Banned in 1928, its medical use was outlawed in 1971. Growing cannabis plants was also made illegal in 1964.

Speed – 1964

Amphetamines were outlawed for non-medical purposes under the Drugs (Prevention of Misuse) Act 1964.

They are still widely used to treat a range of conditions such as obesity, ADHD and narcolepsy.

LSD – 1966

Llysergic acid diethylamide was first created by a Swiss chemist in 1938, although it took another five years for its hallucinogenic effects to be realised.

Rediscovered and popularised during the 1960s hippy counter-culture the drug was banned in the UK as a 1966 addition to the Drugs (Prevention of Misuse) Act 1964.

Medical use was outlawed in 1973.

Ecstasy – 1971

MDMA was another drug accidentally discovered in a European lab – this time Germany in 1912, the by-product of a search for a drug to control bleeding.

It was first outlawed under the Misuse of Drugs Act 1971.

"Crystal" Meth - 1971

Methamphetamine was first formulated in 1887 for use as a stimulant.

Adolf Hitler reportedly began receiving daily injections of the drug in 1942.

Banned from retail chemists since 1967, the drug was also outlawed in 1971, long before Breaking Bad brought it to the attention of UK television audiences.

"Magic" mushrooms – 2005

Controls over psychedelic mushrooms were put in place in 1971 when it became illegal to prepare or dry the psilocybe containing fungi for ingesting.

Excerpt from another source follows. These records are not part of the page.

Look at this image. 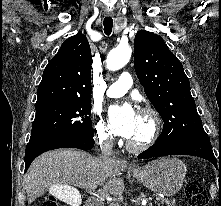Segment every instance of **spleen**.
Masks as SVG:
<instances>
[{
    "label": "spleen",
    "instance_id": "1",
    "mask_svg": "<svg viewBox=\"0 0 221 206\" xmlns=\"http://www.w3.org/2000/svg\"><path fill=\"white\" fill-rule=\"evenodd\" d=\"M210 195H211V197L213 199L216 196V191L214 189L211 190Z\"/></svg>",
    "mask_w": 221,
    "mask_h": 206
}]
</instances>
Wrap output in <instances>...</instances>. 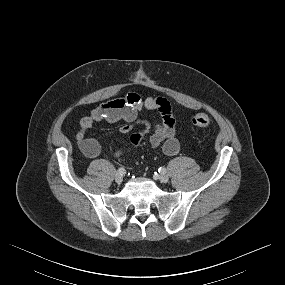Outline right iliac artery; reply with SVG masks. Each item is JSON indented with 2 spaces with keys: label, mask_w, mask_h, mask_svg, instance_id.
Here are the masks:
<instances>
[{
  "label": "right iliac artery",
  "mask_w": 285,
  "mask_h": 285,
  "mask_svg": "<svg viewBox=\"0 0 285 285\" xmlns=\"http://www.w3.org/2000/svg\"><path fill=\"white\" fill-rule=\"evenodd\" d=\"M118 173L121 174V175L124 174L125 173V169L123 167L119 168L118 169Z\"/></svg>",
  "instance_id": "obj_1"
}]
</instances>
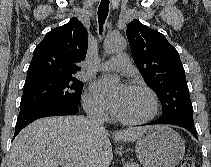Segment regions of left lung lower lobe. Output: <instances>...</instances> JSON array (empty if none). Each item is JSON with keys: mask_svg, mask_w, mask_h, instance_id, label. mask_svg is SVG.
I'll list each match as a JSON object with an SVG mask.
<instances>
[{"mask_svg": "<svg viewBox=\"0 0 211 167\" xmlns=\"http://www.w3.org/2000/svg\"><path fill=\"white\" fill-rule=\"evenodd\" d=\"M163 123L164 124H166V123L176 124V125H179L181 127H184L185 129L189 130L197 138V131L194 128V124H188V123H184V122H168V121H162L160 119H158L157 121L148 123V124L151 125V124H163Z\"/></svg>", "mask_w": 211, "mask_h": 167, "instance_id": "1", "label": "left lung lower lobe"}]
</instances>
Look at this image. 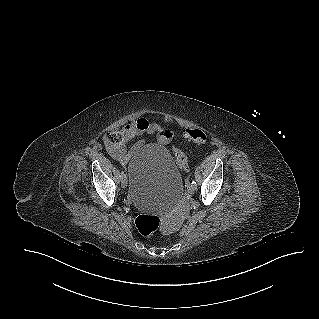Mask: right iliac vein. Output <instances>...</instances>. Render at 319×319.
I'll use <instances>...</instances> for the list:
<instances>
[{
	"instance_id": "right-iliac-vein-1",
	"label": "right iliac vein",
	"mask_w": 319,
	"mask_h": 319,
	"mask_svg": "<svg viewBox=\"0 0 319 319\" xmlns=\"http://www.w3.org/2000/svg\"><path fill=\"white\" fill-rule=\"evenodd\" d=\"M121 185H122V187H123L124 189L127 188L128 181H127V179H126V176H124V177L122 178V180H121Z\"/></svg>"
}]
</instances>
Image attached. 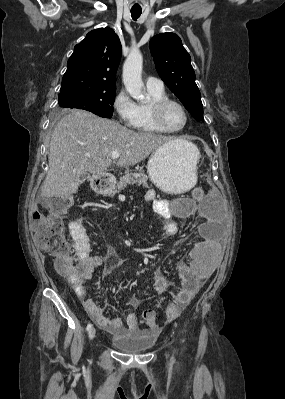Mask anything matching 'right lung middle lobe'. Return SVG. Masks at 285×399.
Masks as SVG:
<instances>
[{"instance_id":"dd1d6c3e","label":"right lung middle lobe","mask_w":285,"mask_h":399,"mask_svg":"<svg viewBox=\"0 0 285 399\" xmlns=\"http://www.w3.org/2000/svg\"><path fill=\"white\" fill-rule=\"evenodd\" d=\"M115 90L73 91L58 95V103L63 108H77L90 111L104 118H111Z\"/></svg>"}]
</instances>
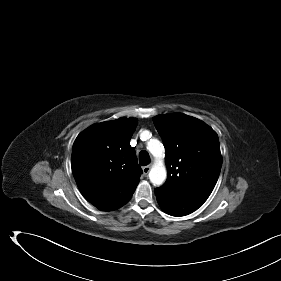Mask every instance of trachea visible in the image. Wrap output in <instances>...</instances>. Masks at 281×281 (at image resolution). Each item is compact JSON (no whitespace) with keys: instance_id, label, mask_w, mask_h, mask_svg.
<instances>
[{"instance_id":"trachea-1","label":"trachea","mask_w":281,"mask_h":281,"mask_svg":"<svg viewBox=\"0 0 281 281\" xmlns=\"http://www.w3.org/2000/svg\"><path fill=\"white\" fill-rule=\"evenodd\" d=\"M139 163L142 166H146L150 163V156L147 151H141L139 153Z\"/></svg>"}]
</instances>
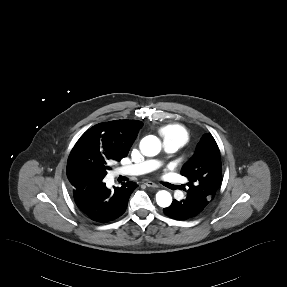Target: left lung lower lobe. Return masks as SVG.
Returning <instances> with one entry per match:
<instances>
[{"mask_svg": "<svg viewBox=\"0 0 287 287\" xmlns=\"http://www.w3.org/2000/svg\"><path fill=\"white\" fill-rule=\"evenodd\" d=\"M205 207L187 196L182 201L173 200L172 204L163 210L167 216L173 219L186 220L197 216Z\"/></svg>", "mask_w": 287, "mask_h": 287, "instance_id": "0a47b994", "label": "left lung lower lobe"}]
</instances>
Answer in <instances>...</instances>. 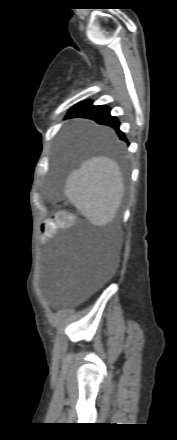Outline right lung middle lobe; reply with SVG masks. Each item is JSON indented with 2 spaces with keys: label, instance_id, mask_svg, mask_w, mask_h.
Segmentation results:
<instances>
[{
  "label": "right lung middle lobe",
  "instance_id": "dd1d6c3e",
  "mask_svg": "<svg viewBox=\"0 0 177 440\" xmlns=\"http://www.w3.org/2000/svg\"><path fill=\"white\" fill-rule=\"evenodd\" d=\"M91 104L89 103V102H84V103H80V104H78V105H76L69 113H68V117L71 115V114H74V113H76V112H78V111H80V110H82V109H84V108H86V107H88V106H90ZM102 135H103V133L102 132H91L89 135H88V142L91 144V143H105V140L102 138Z\"/></svg>",
  "mask_w": 177,
  "mask_h": 440
}]
</instances>
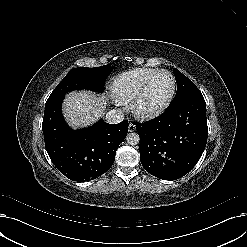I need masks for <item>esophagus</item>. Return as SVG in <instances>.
<instances>
[{"instance_id":"1","label":"esophagus","mask_w":247,"mask_h":247,"mask_svg":"<svg viewBox=\"0 0 247 247\" xmlns=\"http://www.w3.org/2000/svg\"><path fill=\"white\" fill-rule=\"evenodd\" d=\"M135 129H136V126L134 124L130 123L129 127H128L129 132H133V131H135Z\"/></svg>"}]
</instances>
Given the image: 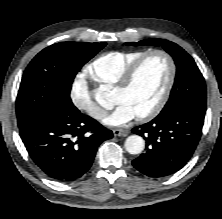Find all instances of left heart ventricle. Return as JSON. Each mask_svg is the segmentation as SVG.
Here are the masks:
<instances>
[{
	"mask_svg": "<svg viewBox=\"0 0 222 219\" xmlns=\"http://www.w3.org/2000/svg\"><path fill=\"white\" fill-rule=\"evenodd\" d=\"M168 79L167 61L160 55L148 57L140 66L131 86L115 90V104L126 103L141 115L150 110L159 100Z\"/></svg>",
	"mask_w": 222,
	"mask_h": 219,
	"instance_id": "left-heart-ventricle-1",
	"label": "left heart ventricle"
}]
</instances>
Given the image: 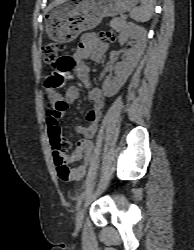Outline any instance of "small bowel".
Returning <instances> with one entry per match:
<instances>
[{"instance_id": "c3829d8e", "label": "small bowel", "mask_w": 194, "mask_h": 250, "mask_svg": "<svg viewBox=\"0 0 194 250\" xmlns=\"http://www.w3.org/2000/svg\"><path fill=\"white\" fill-rule=\"evenodd\" d=\"M107 47V43L96 33H85L81 36L74 54L69 57H63L66 60L64 65L65 77H75L81 80L88 88V99L92 104L91 109L87 111L85 116L86 124L76 128V132L82 138L78 141L77 147L72 154L65 157V162L71 171V177L68 180H80L86 174L94 148L92 138L96 132L103 109V90L91 87L88 79L89 67L84 61L102 62ZM54 71H59L58 67H54L51 72ZM45 86L47 87L48 96L54 104L49 109L46 118L49 136L52 137L55 134H61L59 119L63 116L68 106L79 99L80 90L77 86L71 85L66 88L64 96H61L55 89L48 87L46 81ZM59 101L64 103V107L58 106ZM75 162H80V164L76 167H70Z\"/></svg>"}]
</instances>
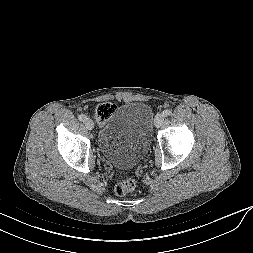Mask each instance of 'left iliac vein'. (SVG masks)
<instances>
[{"label":"left iliac vein","mask_w":253,"mask_h":253,"mask_svg":"<svg viewBox=\"0 0 253 253\" xmlns=\"http://www.w3.org/2000/svg\"><path fill=\"white\" fill-rule=\"evenodd\" d=\"M164 117L165 116L163 115V113H159L156 115L155 120H154V124L156 127H160L162 125L164 121Z\"/></svg>","instance_id":"obj_1"}]
</instances>
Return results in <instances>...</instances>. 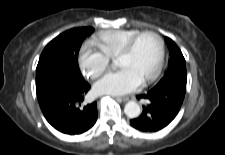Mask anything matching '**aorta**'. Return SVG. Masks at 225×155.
<instances>
[{
  "mask_svg": "<svg viewBox=\"0 0 225 155\" xmlns=\"http://www.w3.org/2000/svg\"><path fill=\"white\" fill-rule=\"evenodd\" d=\"M124 113L129 118H137L141 113L139 104L134 101H129L124 107Z\"/></svg>",
  "mask_w": 225,
  "mask_h": 155,
  "instance_id": "762f6f07",
  "label": "aorta"
}]
</instances>
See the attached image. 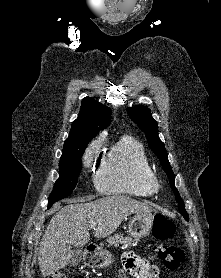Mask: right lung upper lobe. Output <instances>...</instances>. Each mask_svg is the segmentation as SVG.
Instances as JSON below:
<instances>
[{
    "instance_id": "1",
    "label": "right lung upper lobe",
    "mask_w": 221,
    "mask_h": 278,
    "mask_svg": "<svg viewBox=\"0 0 221 278\" xmlns=\"http://www.w3.org/2000/svg\"><path fill=\"white\" fill-rule=\"evenodd\" d=\"M110 121V108L93 98H84L81 103L79 117L73 122L69 137L64 142L63 151L66 152L89 143L100 130L107 128Z\"/></svg>"
}]
</instances>
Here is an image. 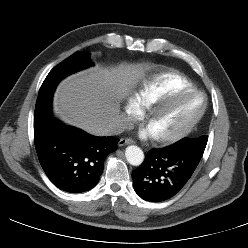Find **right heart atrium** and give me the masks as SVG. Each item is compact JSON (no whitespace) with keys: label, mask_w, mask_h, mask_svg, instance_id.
Segmentation results:
<instances>
[{"label":"right heart atrium","mask_w":248,"mask_h":248,"mask_svg":"<svg viewBox=\"0 0 248 248\" xmlns=\"http://www.w3.org/2000/svg\"><path fill=\"white\" fill-rule=\"evenodd\" d=\"M125 113L128 123H131L141 115V106L136 99H128L125 105Z\"/></svg>","instance_id":"obj_1"}]
</instances>
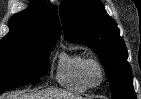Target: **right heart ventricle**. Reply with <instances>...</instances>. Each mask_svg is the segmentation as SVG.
Wrapping results in <instances>:
<instances>
[{"instance_id": "1", "label": "right heart ventricle", "mask_w": 141, "mask_h": 99, "mask_svg": "<svg viewBox=\"0 0 141 99\" xmlns=\"http://www.w3.org/2000/svg\"><path fill=\"white\" fill-rule=\"evenodd\" d=\"M87 57L82 52H64L60 55L57 69L56 80L64 88L83 93L91 87L85 82L82 75V67Z\"/></svg>"}]
</instances>
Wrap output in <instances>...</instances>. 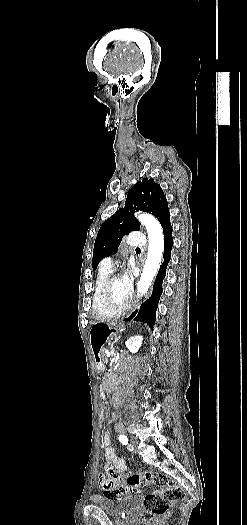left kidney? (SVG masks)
Returning <instances> with one entry per match:
<instances>
[{
    "label": "left kidney",
    "instance_id": "left-kidney-1",
    "mask_svg": "<svg viewBox=\"0 0 247 525\" xmlns=\"http://www.w3.org/2000/svg\"><path fill=\"white\" fill-rule=\"evenodd\" d=\"M142 341L143 337H141V335H135V337L127 339L125 345L130 353H138L140 347L143 345Z\"/></svg>",
    "mask_w": 247,
    "mask_h": 525
}]
</instances>
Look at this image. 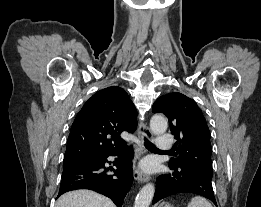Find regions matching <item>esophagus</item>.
<instances>
[{"label": "esophagus", "mask_w": 261, "mask_h": 207, "mask_svg": "<svg viewBox=\"0 0 261 207\" xmlns=\"http://www.w3.org/2000/svg\"><path fill=\"white\" fill-rule=\"evenodd\" d=\"M138 132H139V136L141 139H143V138L152 139L153 138V134H152L151 130L144 122L139 123ZM133 175H134V179L138 182H147L149 180V177L146 174H144L143 172H141L137 166L134 167Z\"/></svg>", "instance_id": "1"}]
</instances>
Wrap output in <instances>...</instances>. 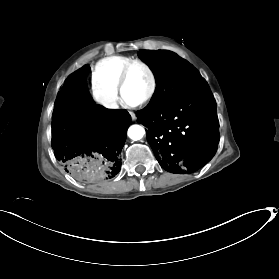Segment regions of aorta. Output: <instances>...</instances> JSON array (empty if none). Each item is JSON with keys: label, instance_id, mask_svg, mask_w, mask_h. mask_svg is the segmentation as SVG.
Returning <instances> with one entry per match:
<instances>
[{"label": "aorta", "instance_id": "762f6f07", "mask_svg": "<svg viewBox=\"0 0 279 279\" xmlns=\"http://www.w3.org/2000/svg\"><path fill=\"white\" fill-rule=\"evenodd\" d=\"M127 134L133 141H138L145 135V129L142 126L135 124L129 127Z\"/></svg>", "mask_w": 279, "mask_h": 279}]
</instances>
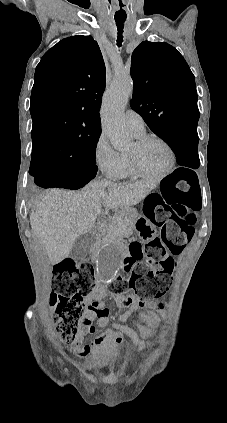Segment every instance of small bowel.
I'll use <instances>...</instances> for the list:
<instances>
[{"instance_id": "obj_1", "label": "small bowel", "mask_w": 227, "mask_h": 423, "mask_svg": "<svg viewBox=\"0 0 227 423\" xmlns=\"http://www.w3.org/2000/svg\"><path fill=\"white\" fill-rule=\"evenodd\" d=\"M106 288L103 284H98L94 290L86 296L87 309L81 321V331L73 342L74 350L81 356L88 355L91 351L103 348L111 351L118 345L124 343L122 332L126 333L131 340L136 341V334L123 323L137 310L145 307L162 310L165 309L167 302L160 300L142 301L137 295L131 293L126 296L113 295L115 301L120 307L128 308L123 314L112 322L113 329H108L97 336L91 344L82 345L85 334L95 332L94 324L100 327L108 325L111 321L110 311L105 307L103 297L106 295ZM149 321L155 324L158 321L157 316L150 315Z\"/></svg>"}]
</instances>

Preparing them made the mushrooms a Class A drug.

However it wasn't until as recently as 2005 that the fresh mushrooms became illegal too and a psychedelic legal loophole was closed.

Khat – 2014

A flowering shrub which was widely chewed as a stimulant by Somali immigrants (it remains legal in Somalia) the plant was banned in June 2014 in response to health concerns.

Legal Highs - 2016

The Psychoactive Substances Act was introduced in May 2016 in a bid to stop high street retail outlets, sometimes known as head shops, selling legal highs.

It made it an offence to manufacture, import, supply or distribute – but not possess – any substance deemed to be psychoactive, with the exception of alcohol, tobacco and certain foods and medicines.

In a 2016 report, the drug information service DrugWise said the act had “achieved its primary purpose”.